Twin pregnancy with complete hydatidiform mole coexisting with a live fetus is a rare entity, and although the recommendations are expectant management of various maternal and fetal complications are described, such as increasing the number of spontaneous abortion, premature delivery, vaginal bleeding, pre‐eclampsia and severe persistent trophoblastic disease, among other complications. In this paper, we describe the clinical course of a case of GGMC who developed thyrotoxic crisis, preeclampsia severe, termination of pregnancy and maternal need for intensive care.

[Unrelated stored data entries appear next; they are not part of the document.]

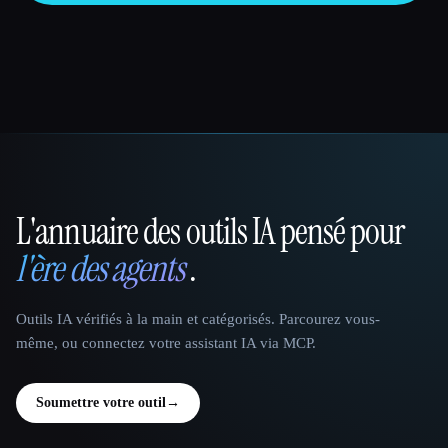
L'annuaire des outils IA pensé pour
That AI Collection
l'ère des agents
.
Outils IA vérifiés à la main et catégorisés. Parcourez vous-
même, ou connectez votre assistant IA via MCP.
Soumettre votre outil
→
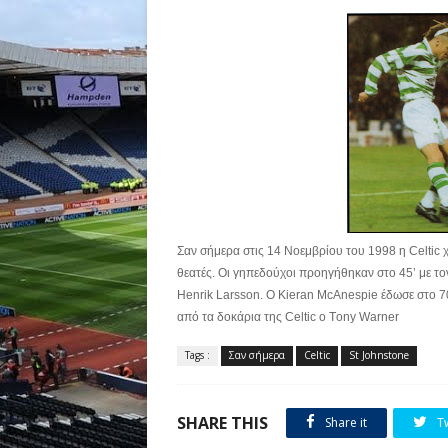
Σαν σήμερα στις 14 Νοεμβρίου του 1998 η Celtic 
θεατές. Oι γηπεδούχοι προηγήθηκαν στο 45’ με το
Henrik Larsson. O Kieran McAnespie έδωσε στο 70’
από τα δοκάρια της Celtic o Τony Warner
Tags :
Σαν σήμερα
Celtic
St Johnstone
SHARE THIS
Share it
T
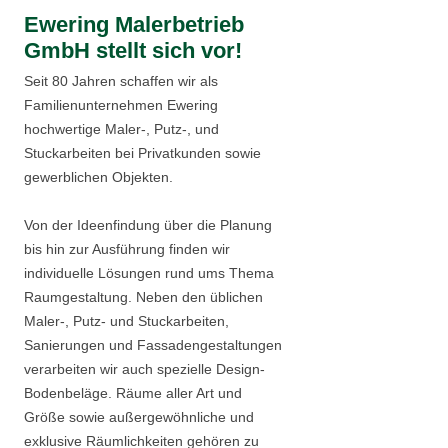
Ewering Malerbetrieb
GmbH stellt sich vor!
Seit 80 Jahren schaffen wir als
Familienunternehmen Ewering
hochwertige Maler-, Putz-, und
Stuckarbeiten bei Privatkunden sowie
gewerblichen Objekten.
Von der Ideenfindung über die Planung
bis hin zur Ausführung finden wir
individuelle Lösungen rund ums Thema
Raumgestaltung. Neben den üblichen
Maler-, Putz- und Stuckarbeiten,
Sanierungen und Fassadengestaltungen
verarbeiten wir auch spezielle Design-
Bodenbeläge. Räume aller Art und
Größe sowie außergewöhnliche und
exklusive Räumlichkeiten gehören zu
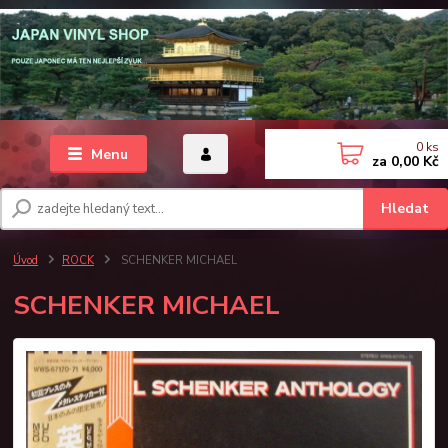
0
ks
Menu
za
0,00 Kč
Hledat
Úvod
ROCK
SCHENKER MICHAEL
SCHENKER MICHAEL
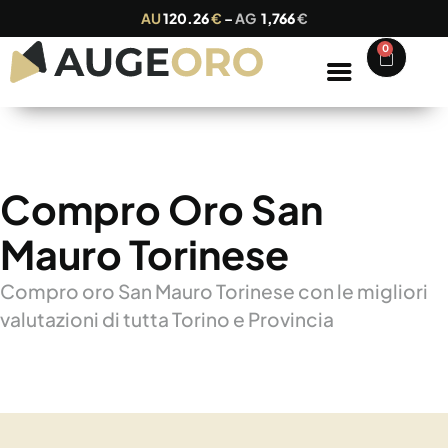
AU
120.26
€
–
AG
1,766
€
0
Compro Oro San
Mauro Torinese
Compro oro San Mauro Torinese con le migliori
valutazioni di tutta Torino e Provincia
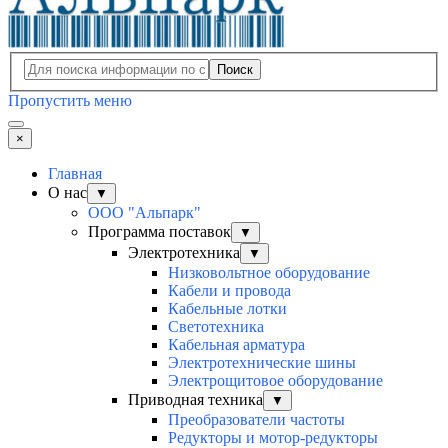
Поиск
Пропустить меню
×
Главная
О нас
▼
ООО "Альпарк"
Программа поставок
▼
Электротехника
▼
Низковольтное оборудование
Кабели и провода
Кабельные лотки
Светотехника
Кабельная арматура
Электротехнические шины
Электрощитовое оборудование
Приводная техника
▼
Преобразователи частоты
Редукторы и мотор-редукторы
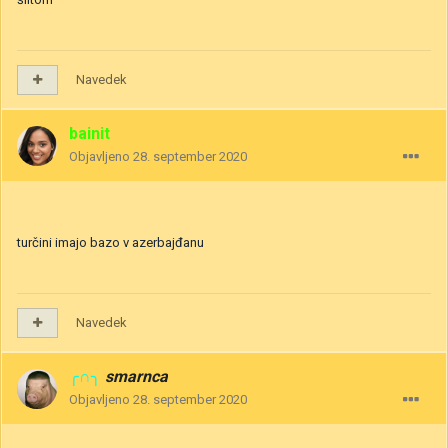
Navedek
bainit
Objavljeno
28. september 2020
turčini imajo bazo v azerbajđanu
Navedek
╭∩╮
smarnca
Objavljeno
28. september 2020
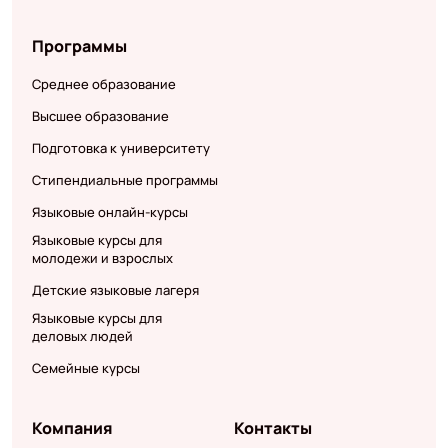
Программы
Среднее образование
Высшее образование
Подготовка к университету
Стипендиальные программы
Языковые онлайн-курсы
Языковые курсы для
молодежи и взрослых
Детские языковые лагеря
Языковые курсы для
деловых людей
Семейные курсы
Компания
Контакты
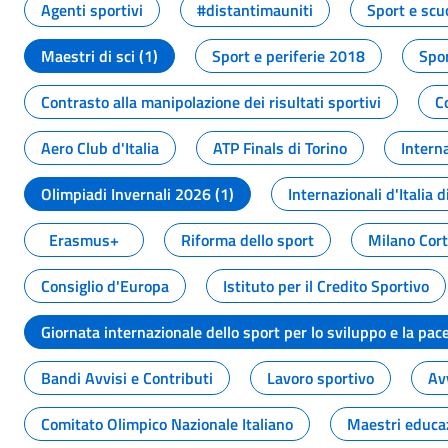
Agenti sportivi
#distantimauniti
Sport e scu
Maestri di sci (1)
Sport e periferie 2018
Spor
Contrasto alla manipolazione dei risultati sportivi
C
Aero Club d'Italia
ATP Finals di Torino
Interna
Olimpiadi Invernali 2026 (1)
Internazionali d'Italia d
Erasmus+
Riforma dello sport
Milano Cor
Consiglio d'Europa
Istituto per il Credito Sportivo
Giornata internazionale dello sport per lo sviluppo e la pac
Bandi Avvisi e Contributi
Lavoro sportivo
Av
Comitato Olimpico Nazionale Italiano
Maestri educa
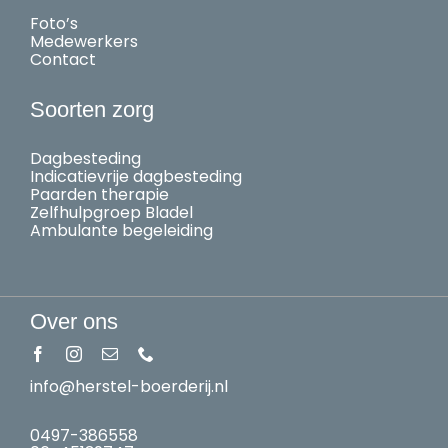
Foto’s
Medewerkers
Contact
Soorten zorg
Dagbesteding
Indicatievrije dagbesteding
Paarden therapie
Zelfhulpgroep Bladel
Ambulante begeleiding
Over ons
info@herstel-boerderij.nl
0497-386558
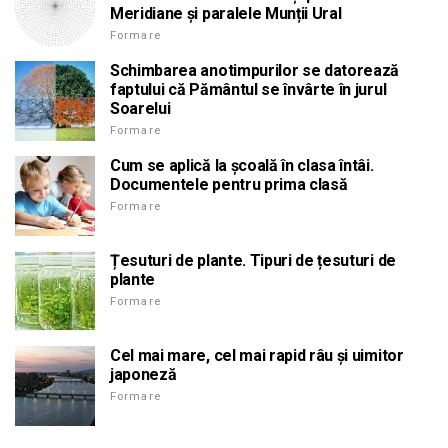
Meridiane și paralele Munții Ural
Formare
Schimbarea anotimpurilor se datorează
faptului că Pământul se învârte în jurul
Soarelui
Formare
Cum se aplică la școală în clasa întâi.
Documentele pentru prima clasă
Formare
Țesuturi de plante. Tipuri de țesuturi de
plante
Formare
Cel mai mare, cel mai rapid râu și uimitor
japoneză
Formare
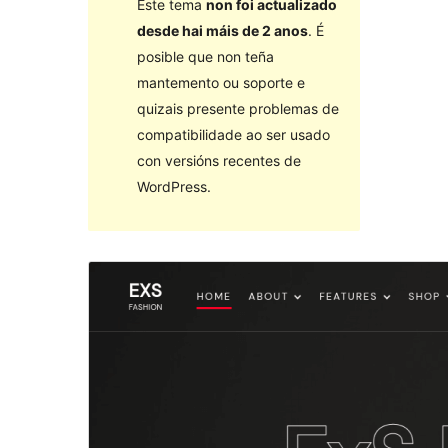
Este tema
non foi actualizado
desde hai máis de 2 anos
. É
posible que non teña
mantemento ou soporte e
quizais presente problemas de
compatibilidade ao ser usado
con versións recentes de
WordPress.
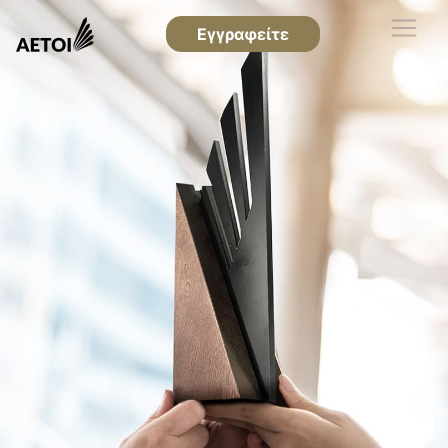
Εγγραφείτε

Fetal autopsy showed a female fetus with no apparent defects; with placental changes favoring chromosomal disorders. The evaluation of ovular remains showed villi with trophoblastic hyperplasia and vesicles, suggestive of complete mole. Currently, after 15 months of follow up, the patient remains asymptomatic with undetectable levels of chorionic gonadotropin.

双子座妊娠与完整的葡萄胎和活胎儿
双胎妊娠伴有完整的葡萄胎并伴有活胎是一种罕见的情况,尽管建议对各种母体和胎儿并发症的管理进行了描述,如自然流产、早产、阴道出血、先兆子痫和严重的持续性滋养细胞疾病等并发症的数量增加。在本文中,我们描述了一例发生甲状腺毒性危象,子痫前期严重,终止妊娠和产妇需要重症监护的GGMC的临床过程。胎儿尸检显示为女性胎儿,无明显缺陷;胎盘改变有利于染色体紊乱。卵泡残留物的鉴定显示绒毛伴滋养层增生和囊泡,提示完整的痣。目前,经过15个月的随访,患者仍无症状,绒毛膜促性腺激素水平未检测到。